The SQL sampling performed fairly well, a bit better than I expected. Given it wasn't that much slower than random.sampling, it seems a more efficient piece of SQL might make the approach more competitive. It would be interesting to see an SQL Server comparison, but that will have to wait for another day.
Wow, thanks everyone for your responses! So far I've only had a chance to try Ted's code. Ted, for some reason, it didn't work, but after seeing what you did, which made a lot of sense to me (my background is also in VB), I simply replaced this line from the original code:
numValues = int(round(totpnts * float(inpct) / 100.0))
with this:
numValues = int(inpct)
Which seems to work.
Thanks everyone else for your scripts, too; going through each of them, figuring out what you've done, and then tinkering with them will be very helpful as I try to familiarize myself with Python. Much appreciated!
-Jason
I just gave an approach based upon your code to get you unstuck.... I figured the experts would provide the "best practice" alternatives, which greatly helps coding development providing you understand the solution.

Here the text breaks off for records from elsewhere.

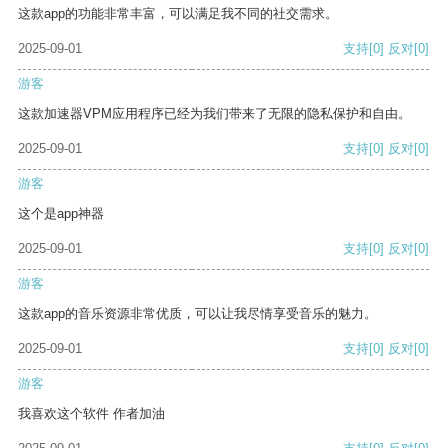
这款app的功能非常丰富，可以满足我不同的社交需求。
2025-09-01
支持
[0]
反对
[0]
游客
这款加速器VPM应用程序已经为我们带来了无限的隐私保护和自由。
2025-09-01
支持
[0]
反对
[0]
游客
这个是app神器
2025-09-01
支持
[0]
反对
[0]
游客
这款app的音乐资源非常优质，可以让我尽情享受音乐的魅力。
2025-09-01
支持
[0]
反对
[0]
游客
我喜欢这个软件 作者加油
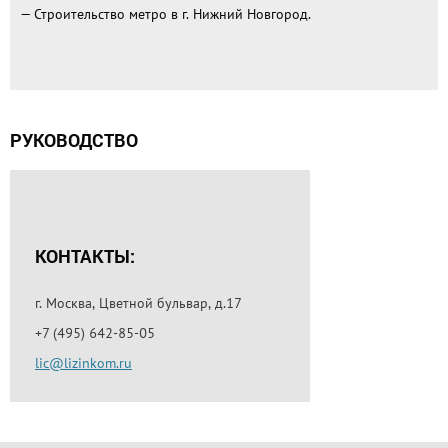
— Строительство метро в г. Нижний Новгород.
РУКОВОДСТВО
КОНТАКТЫ:
г. Москва, Цветной бульвар, д.17
+7 (495) 642-85-05
lic@lizinkom.ru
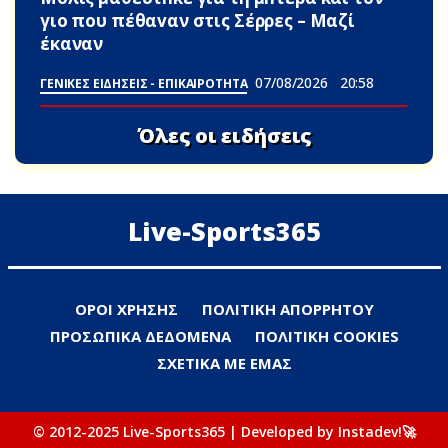
γιo που πέθαvαν στις Σέρρες – Μαζί
έκαναν
07/08/2026
20:58
ΓΕΝΙΚΕΣ ΕΙΔΗΣΕΙΣ - ΕΠΙΚΑΙΡΟΤΗΤΑ
Όλες οι ειδήσεις
Live-Sports365
ΟΡΟΙ ΧΡΗΣΗΣ
ΠΟΛΙΤΙΚΗ ΑΠΟΡΡΗΤΟΥ
ΠΡΟΣΩΠΙΚΑ ΔΕΔΟΜΕΝΑ
ΠΟΛΙΤΙΚΗ COOKIES
ΣΧΕΤΙΚΑ ΜΕ ΕΜΑΣ
© 2012-2025 Live-Sports365 | Developed by Instadev!🚀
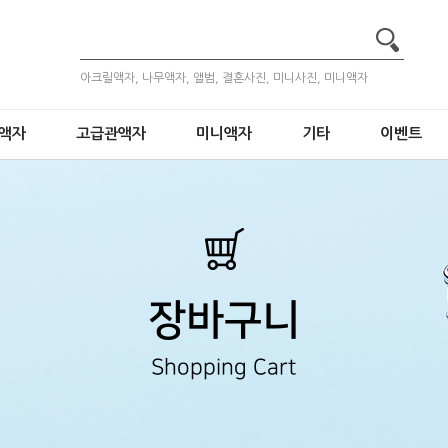
아크릴액자, 나무액자, 앨범, 결혼사진, 미니사진, 미니액자
액자
고급관액자
미니액자
기타
이벤트
장바구니
Shopping Cart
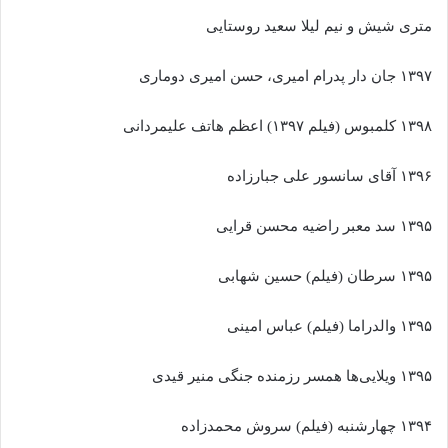
متری شیش و نیم لیلا سعید روستایی
۱۳۹۷ جان دار پدرام امیری، حسن امیری دوماری
۱۳۹۸ کلمبوس (فیلم ۱۳۹۷) اعظم هاتف علیمردانی
۱۳۹۶ آقای سانسور علی جبارزاده
۱۳۹۵ سد معبر راضیه محسن قرایی
۱۳۹۵ سرطان (فیلم) حسین شهابی
۱۳۹۵ والدراما (فیلم) عباس امینی
۱۳۹۵ ویلایی‌ها همسر رزمنده جنگی منیر قیدی
۱۳۹۴ چهارشنبه (فیلم) سروش محمدزاده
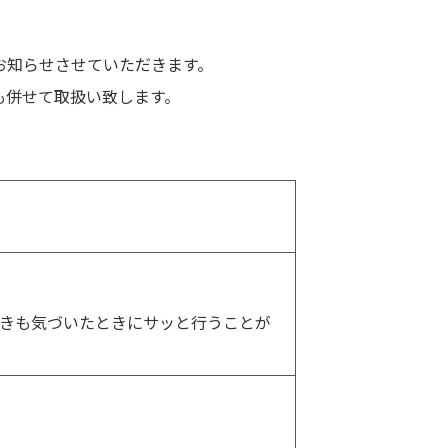
お知らせさせていただきます。
も併せて取扱い致します。
きも気づいたときにサッと行うことが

I did enjoy the finesse displayed at the numerous ways the problem was attacked. You hit upon my gripe with python -- does not work consistently between machines.
The code I sent works on mine. I have used other code that works for another person but does not work in my environment. At least with VB it was getting the correct reference then the code worked on any machine. I do not have a lot of confidence stating the code will work for just because it works on my machine. So I enjoy lots of different ways of attacking the problem (give greater chance that one solution will work for me!)